Le gouvernement haïtien et le parti au pouvoir Fanmi Lavalas ne semblent pas importunés par cette nouvelle résolution 806 de l'OEA. Le porte-parole de ce parti, Jonas Petit, a indiqué que la résolution a repris plusieurs positions déjà exprimées par son organisation, sans préciser lesquelles. «L'encadrement qu'une série d'institutions essaient de donner aux Haïtiens dans un conflit qu'ils ont, nous voyons que la résolution en grande partie a repris un ensemble d'éléments que nous avions déjà. Donc, nous souhaitons que nous continuerons avec les discussions et que nous parviendrons à une solution très bientôt», a déclaré Jonas Petit qui estime qu'on ne devrait pas se faire d'illusion sur la lenteur du processus d'implantation de la démocratie en Haïti. Quant à l'opposition, elle a joué le jeu, montrant sa déception face à une résolution dont elle avait espéré et annoncé qu'elle allait sanctionner sévèrement le régime Lavalas pour «son brigandage du 17 décembre», suivant les mots mêmes de Gérard Pierre-Charles de l'OPL/Convergence.
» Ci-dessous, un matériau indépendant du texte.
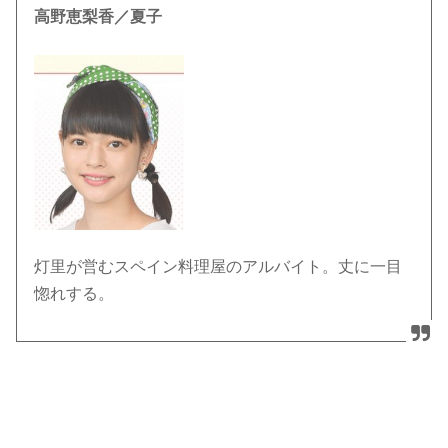
高野恵梨香／夏子
灯里が営むスペイン料理屋のアルバイト。丈に一目
惚れする。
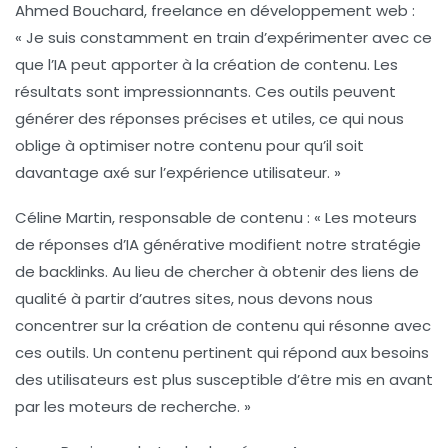
Ahmed Bouchard
, freelance en développement web :
« Je suis constamment en train d’expérimenter avec ce
que l’IA peut apporter à la
création de contenu
. Les
résultats sont impressionnants. Ces outils peuvent
générer des réponses précises et utiles, ce qui nous
oblige à optimiser notre contenu pour qu’il soit
davantage axé sur l’
expérience utilisateur
. »
Céline Martin
, responsable de contenu : « Les moteurs
de réponses d’
IA générative
modifient notre stratégie
de backlinks. Au lieu de chercher à obtenir des liens de
qualité à partir d’autres sites, nous devons nous
concentrer sur la création de contenu qui résonne avec
ces outils. Un contenu pertinent qui répond aux besoins
des utilisateurs est plus susceptible d’être mis en avant
par les moteurs de recherche. »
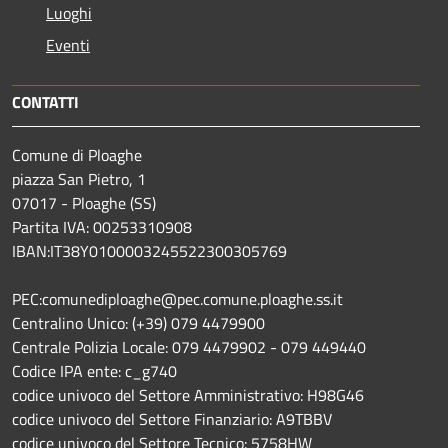
Luoghi
Eventi
CONTATTI
Comune di Ploaghe
piazza San Pietro, 1
07017 - Ploaghe (SS)
Partita IVA: 00253310908
IBAN:IT38Y0100003245522300305769
PEC:comunediploaghe@pec.comune.ploaghe.ss.it
Centralino Unico: (+39) 079 4479900
Centrale Polizia Locale: 079 4479902 - 079 449440
Codice IPA ente: c_g740
codice univoco del Settore Amministrativo: H98G46
codice univoco del Settore Finanziario: A9TBBV
codice univoco del Settore Tecnico: 5758HW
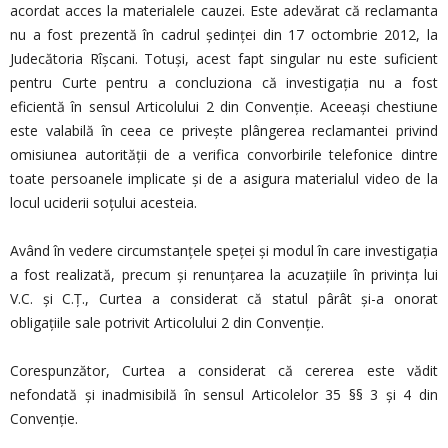
acordat acces la materialele cauzei. Este adevărat că reclamanta
nu a fost prezentă în cadrul şedinţei din 17 octombrie 2012, la
Judecătoria Rîşcani. Totuşi, acest fapt singular nu este suficient
pentru Curte pentru a concluziona că investigaţia nu a fost
eficientă în sensul Articolului 2 din Convenţie. Aceeaşi chestiune
este valabilă în ceea ce priveşte plângerea reclamantei privind
omisiunea autorităţii de a verifica convorbirile telefonice dintre
toate persoanele implicate şi de a asigura materialul video de la
locul uciderii soţului acesteia.
Având în vedere circumstanţele speţei şi modul în care investigaţia
a fost realizată, precum și renunţarea la acuzaţiile în privinţa lui
V.C. şi C.Ţ., Curtea a considerat că statul pârât și-a onorat
obligaţiile sale potrivit Articolului 2 din Convenţie.
Corespunzător, Curtea a considerat că cererea este vădit
nefondată şi inadmisibilă în sensul Articolelor 35 §§ 3 şi 4 din
Convenţie.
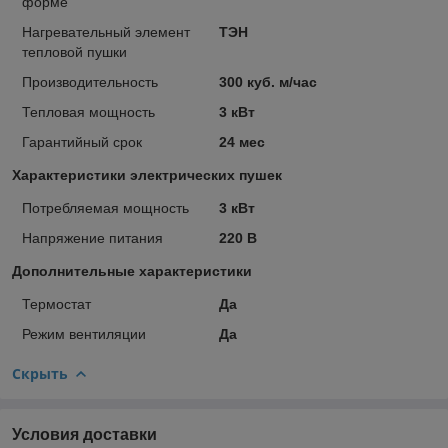
форме
Нагревательный элемент
ТЭН
тепловой пушки
Производительность
300 куб. м/час
Тепловая мощность
3 кВт
Гарантийный срок
24 мес
Характеристики электрических пушек
Потребляемая мощность
3 кВт
Напряжение питания
220 В
Дополнительные характеристики
Термостат
Да
Режим вентиляции
Да
Скрыть
Условия доставки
Ils se seraient donc attendus, suivant les apparences, à un isolement immédiat du pouvoir, «conformément à l'article 21 de la Charte démocratique interaméricaine». Cette section s'applique «quand des situations surgissent dans un Etat membre qui puissent affecter le développement du processus institutionnel politique démocratique ou l'exercice légitime du pouvoir». «Nous autres de l'opposition démocratique haïtienne, nous sentons qu'il y a une nécessité pour que la communauté internationale prenne une décision claire et nette.
Cette affaire de jouer sur deux tableaux, c'est une chose qui n'aide pas à l'avancement, au renforcement du processus de négociations. Il faut une condamnation claire de ce qui s'est passé le 17 décembre de l'année 2001», a lancé le porte-parole de l'OPL/Convergence Paul Denis qui a poursuivi: «L'objectif toujours affiché de l'OEA, c'est qu'elle sert de facilitateur. Jusqu'à cette date l'OEA est un facilitateur. Il n'y aura pas de résolution de la crise si les parties haïtiennes ne s'entendent pas sur la façon de s'en sortir. L'OEA peut aider, mais l'OEA ne peut remplacer les parties et trouver une solution à leur place. En ce qui nous concerne, nous considérons que depuis le 17 décembre que Lavalas et M. Jean-Bertrand Aristide ont assassiné les négociations, les ont enterrées. Je ne sais pas peut-être avec la toute-puissance de l'OEA, on peut ressusciter le processus de négociations, mais pour nous autres il est mort et enterré.» C'est certainement une façon pour Denis et sa clique de faire de la surenchère, puisque sans le «ministère des Affaires coloniales de Washington», ainsi que l'OEA est officieusement désignée, ils savent très bien ne disposer d'aucun autre atout ni d'aucune représentativité. Un de leurs alliés, le vice-président de la Conférence épiscopale d'Haïti, Mgr Guire Poulard est pour sa part allé plus loin et a dénoncé ce qu'il appelle la mise en scène de l'OEA. «Je savais que rien n'en sortirait. Je crois que l'OEA a perdu la face. L'OEA n'est pas compétente pour régler le problème d'Haïti. D'ailleurs, ce n'est aucune organisation internationale qui réglera rien pour nous; nous sommes les premiers acteurs», a-t-il déclaré assez confusément pour exprimer toute l'impatience de la Convergence.